What was both surprising and exciting, he said, was what happened when 24-month-old rats -- equivalent to about 70 years old in human terms -- were given the cannabinoid, as doses of either 0.5 or 2.0 mg/kg of body weight.

The old rats -- like old humans -- had inflammation in some areas of the brain, as shown by activated microglia. Dr. Wenk said. When they were given the cannabinoid, "we saw a 50% to 90% drop in the number of activated microglia, depending on the area you looked at," he said.

What's more, he said, the mice improved their performance on a standard memory test -- the water maze -- by about 50%.

In the test, rats are placed in a tank of water that has a submerged platform on which they can rest. Rats usually take one or two minutes to find the platform the first time, but young rats only take a few seconds to find it again when they are subsequently replaced in the tank.

Old rats, on the other hand "typically never really get it," Dr. Wenk said.

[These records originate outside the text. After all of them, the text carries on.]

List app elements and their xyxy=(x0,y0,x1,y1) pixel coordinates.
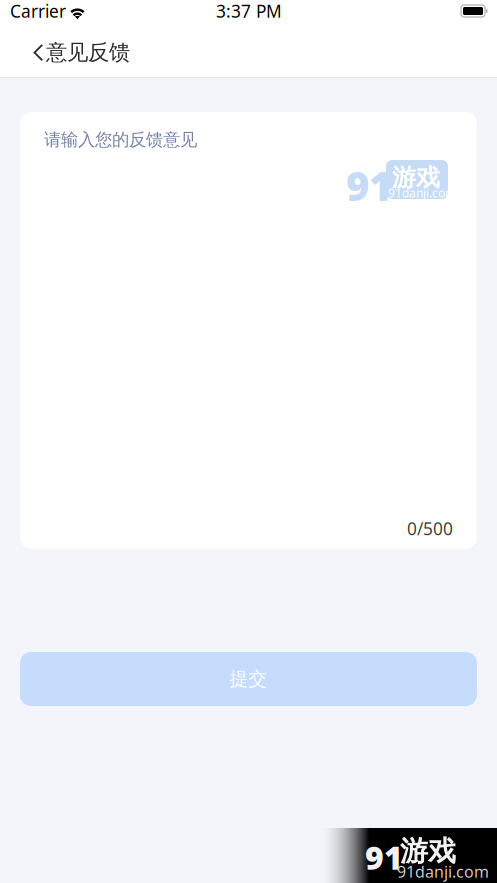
staticText: 91danji.com xyxy=(388,185,456,201)
staticText: 0/500 xyxy=(407,517,453,540)
staticText: 91 xyxy=(346,159,392,212)
button[interactable]: 意见反馈 xyxy=(0,22,144,76)
staticText: 91danji.com xyxy=(397,861,489,882)
staticText: 游戏 xyxy=(392,163,440,192)
staticText: 3:37 PM xyxy=(216,0,282,22)
staticText: 游戏 xyxy=(400,834,456,868)
staticText: 提交 xyxy=(230,668,268,690)
button[interactable]: 提交 xyxy=(20,652,477,706)
staticText: 91 xyxy=(365,836,403,878)
staticText: 请输入您的反馈意见 xyxy=(44,129,197,150)
staticText: 意见反馈 xyxy=(46,39,130,66)
staticText: Carrier xyxy=(10,0,66,22)
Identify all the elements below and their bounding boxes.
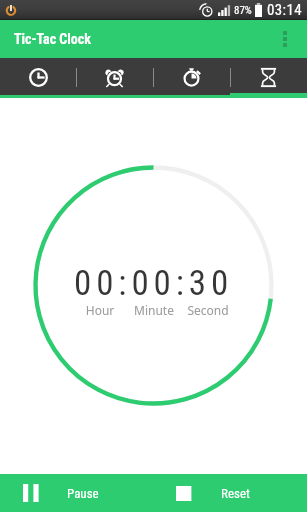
staticText: Second [181,302,235,318]
staticText: 87% [234,4,252,17]
staticText: Reset [221,486,250,501]
button[interactable]: Stopwatch [153,58,230,95]
button[interactable]: More options [269,20,307,58]
staticText: 00:00:30 [74,263,234,304]
staticText: Tic-Tac Clock [14,31,91,47]
button[interactable]: Pause [0,474,153,512]
button[interactable]: Alarm [76,58,153,95]
button[interactable]: Reset [153,474,307,512]
staticText: Minute [127,302,181,318]
button[interactable]: Timer [230,58,307,95]
staticText: 03:14 [267,1,303,19]
staticText: Hour [73,302,127,318]
button[interactable]: Clock [0,58,76,95]
staticText: Pause [67,486,99,501]
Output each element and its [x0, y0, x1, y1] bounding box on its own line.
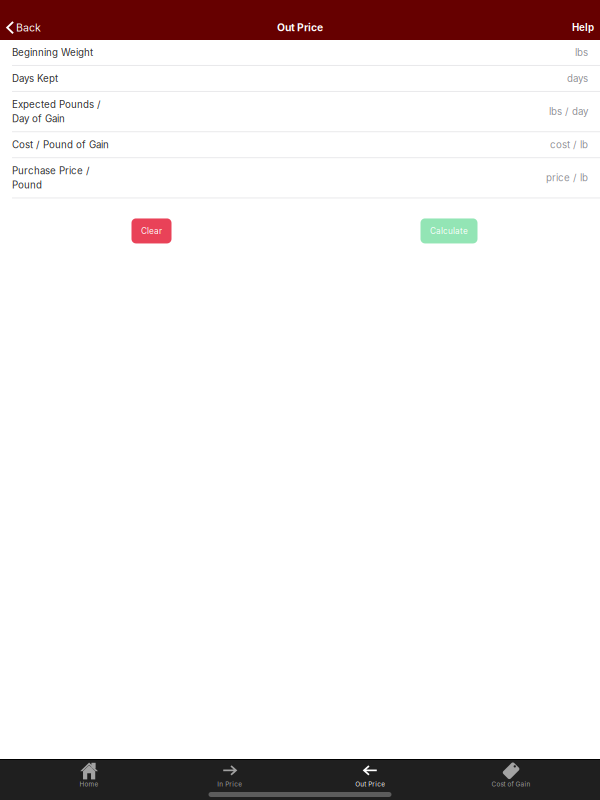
staticText: Expected Pounds /	[12, 99, 101, 110]
staticText: cost / lb	[550, 139, 588, 151]
button[interactable]: In Price	[159, 762, 300, 788]
button[interactable]: Back	[0, 14, 49, 41]
staticText: Help	[572, 22, 594, 33]
button[interactable]: Purchase Price /	[0, 158, 600, 198]
staticText: Cost / Pound of Gain	[12, 139, 109, 151]
button[interactable]: Days Kept	[0, 66, 600, 92]
staticText: Day of Gain	[12, 113, 65, 125]
staticText: Calculate	[430, 226, 468, 236]
staticText: Clear	[141, 226, 162, 236]
button[interactable]: Cost of Gain	[441, 762, 581, 788]
staticText: Back	[16, 21, 41, 34]
button[interactable]: Home	[19, 762, 159, 788]
staticText: Home	[80, 780, 98, 788]
button[interactable]: Help	[562, 15, 600, 40]
staticText: lbs / day	[549, 106, 588, 118]
staticText: lbs	[575, 47, 588, 58]
staticText: Purchase Price /	[12, 165, 90, 177]
staticText: In Price	[217, 780, 242, 788]
button[interactable]: Out Price	[300, 762, 441, 788]
staticText: price / lb	[546, 172, 588, 184]
button[interactable]: Expected Pounds /	[0, 92, 600, 132]
button[interactable]: Clear	[132, 218, 172, 243]
button[interactable]: Cost / Pound of Gain	[0, 132, 600, 158]
staticText: Out Price	[355, 780, 385, 788]
button[interactable]: Calculate	[420, 218, 478, 243]
staticText: Out Price	[277, 21, 323, 34]
staticText: Days Kept	[12, 73, 58, 84]
staticText: Beginning Weight	[12, 47, 93, 58]
staticText: Cost of Gain	[492, 780, 530, 788]
staticText: Pound	[12, 179, 42, 191]
button[interactable]: Beginning Weight	[0, 40, 600, 66]
staticText: days	[567, 73, 588, 84]
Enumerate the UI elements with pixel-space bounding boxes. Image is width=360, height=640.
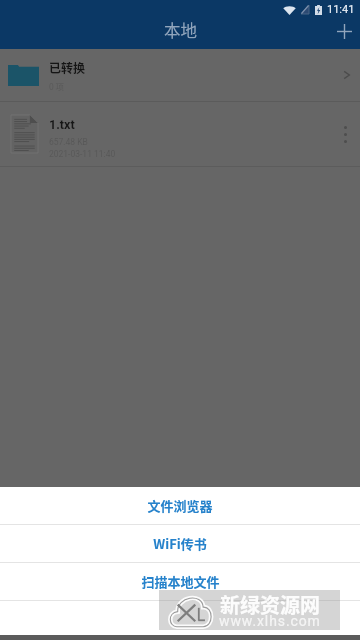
button[interactable]: More options xyxy=(333,112,357,156)
staticText: 1.txt xyxy=(49,117,75,132)
staticText: 扫描本地文件 xyxy=(141,572,220,591)
staticText: 0 项 xyxy=(49,80,65,92)
staticText: WiFi传书 xyxy=(153,534,207,553)
staticText: 文件浏览器 xyxy=(147,496,213,515)
staticText: 新绿资源网 xyxy=(220,590,320,619)
staticText: 11:41 xyxy=(327,3,355,16)
button[interactable]: WiFi传书 xyxy=(0,525,360,562)
staticText: www.xlhs.com xyxy=(219,613,321,629)
staticText: 已转换 xyxy=(49,59,86,76)
button[interactable]: 1.txt xyxy=(0,102,360,166)
button[interactable]: 已转换 xyxy=(0,49,360,101)
staticText: 本地 xyxy=(164,18,197,42)
staticText: 657.48 KB xyxy=(49,137,88,147)
staticText: 2021-03-11 11:40 xyxy=(49,149,116,159)
button[interactable]: Add xyxy=(329,16,360,46)
button[interactable]: 文件浏览器 xyxy=(0,487,360,524)
button[interactable]: 扫描本地文件 xyxy=(0,563,360,600)
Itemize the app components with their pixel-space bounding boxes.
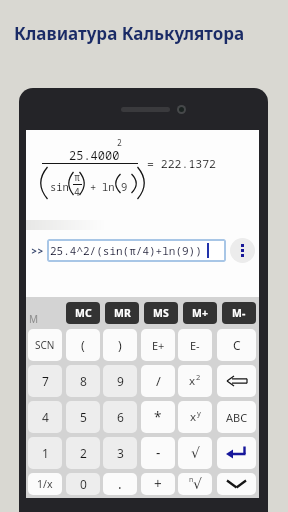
button[interactable]: SCN: [28, 329, 62, 361]
button[interactable]: [217, 365, 256, 397]
staticText: ln: [102, 180, 115, 194]
button[interactable]: 6: [103, 401, 137, 433]
staticText: 1: [42, 445, 49, 461]
staticText: n: [189, 475, 194, 485]
staticText: +: [154, 475, 162, 493]
staticText: M-: [232, 306, 246, 320]
staticText: (: [81, 337, 85, 354]
staticText: 9: [117, 373, 124, 389]
staticText: √: [191, 445, 200, 461]
button[interactable]: x: [178, 365, 212, 397]
staticText: 8: [80, 373, 87, 389]
button[interactable]: [230, 238, 255, 263]
button[interactable]: [217, 473, 256, 495]
button[interactable]: (: [66, 329, 100, 361]
staticText: 0: [80, 476, 87, 492]
button[interactable]: 25.4^2/(sin(π/4)+ln(9)): [47, 239, 226, 262]
button[interactable]: [217, 437, 256, 469]
staticText: .: [118, 475, 122, 493]
button[interactable]: C: [217, 329, 256, 361]
button[interactable]: 1/x: [28, 473, 62, 495]
staticText: 4: [74, 185, 80, 199]
staticText: C: [233, 337, 241, 353]
staticText: 1/x: [37, 477, 53, 491]
staticText: 2: [196, 372, 201, 382]
button[interactable]: 8: [66, 365, 100, 397]
button[interactable]: ): [103, 329, 137, 361]
staticText: x: [190, 409, 197, 425]
staticText: ABC: [226, 410, 248, 425]
staticText: 2: [80, 445, 87, 461]
staticText: -: [156, 444, 161, 462]
staticText: x: [189, 373, 196, 389]
staticText: MS: [153, 306, 169, 320]
staticText: MC: [75, 306, 92, 320]
button[interactable]: 2: [66, 437, 100, 469]
button[interactable]: E+: [141, 329, 175, 361]
staticText: E-: [190, 338, 200, 353]
staticText: 4: [42, 409, 49, 425]
button[interactable]: MS: [144, 302, 178, 324]
button[interactable]: 9: [103, 365, 137, 397]
button[interactable]: /: [141, 365, 175, 397]
staticText: π: [74, 170, 80, 184]
button[interactable]: MC: [66, 302, 100, 324]
staticText: 25.4^2/(sin(π/4)+ln(9)): [50, 243, 202, 258]
staticText: >>: [31, 244, 44, 258]
staticText: 9: [121, 180, 128, 194]
staticText: M: [29, 312, 39, 326]
button[interactable]: 3: [103, 437, 137, 469]
staticText: = 222.1372: [147, 156, 216, 172]
staticText: MR: [114, 306, 131, 320]
staticText: M+: [192, 306, 208, 320]
button[interactable]: n: [178, 473, 212, 495]
button[interactable]: +: [141, 473, 175, 495]
button[interactable]: ABC: [217, 401, 256, 433]
staticText: +: [90, 180, 97, 194]
button[interactable]: 7: [28, 365, 62, 397]
staticText: *: [154, 408, 162, 426]
button[interactable]: 4: [28, 401, 62, 433]
staticText: y: [197, 408, 201, 418]
button[interactable]: 1: [28, 437, 62, 469]
button[interactable]: .: [103, 473, 137, 495]
staticText: SCN: [35, 338, 55, 352]
staticText: √: [193, 476, 202, 492]
button[interactable]: M-: [222, 302, 256, 324]
button[interactable]: E-: [178, 329, 212, 361]
button[interactable]: 0: [66, 473, 100, 495]
staticText: 25.4000: [69, 147, 120, 163]
staticText: 7: [42, 373, 49, 389]
staticText: E+: [152, 338, 165, 353]
staticText: Клавиатура Калькулятора: [14, 22, 245, 45]
staticText: ): [118, 337, 122, 354]
staticText: 5: [80, 409, 87, 425]
button[interactable]: √: [178, 437, 212, 469]
button[interactable]: M+: [183, 302, 217, 324]
staticText: /: [156, 372, 161, 390]
button[interactable]: -: [141, 437, 175, 469]
staticText: 6: [117, 409, 124, 425]
staticText: 2: [117, 137, 122, 148]
button[interactable]: MR: [105, 302, 139, 324]
button[interactable]: x: [178, 401, 212, 433]
staticText: sin: [50, 180, 69, 194]
staticText: 3: [117, 445, 124, 461]
button[interactable]: 5: [66, 401, 100, 433]
button[interactable]: *: [141, 401, 175, 433]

But when treated with the cannabinoid, their performance would drop from perhaps 300 seconds to 150, he said -- an improvement, even though they weren't as quick as young rats.

The implication of the study is that treatment with an anti-inflammatory agent can restore some cognitive function and may stop the long decline in cognition that is characteristic of Alzheimer's, Dr. Wenk said.

The challenge for researchers, he said, is to find a dose of the cannabinoid that has beneficial effects but doesn't leave patients stoned.

"It's not going to do Alzheimer's patients any good if I reduce brain inflammation but leave a psychoactive drug running wild," Dr. Wenk said.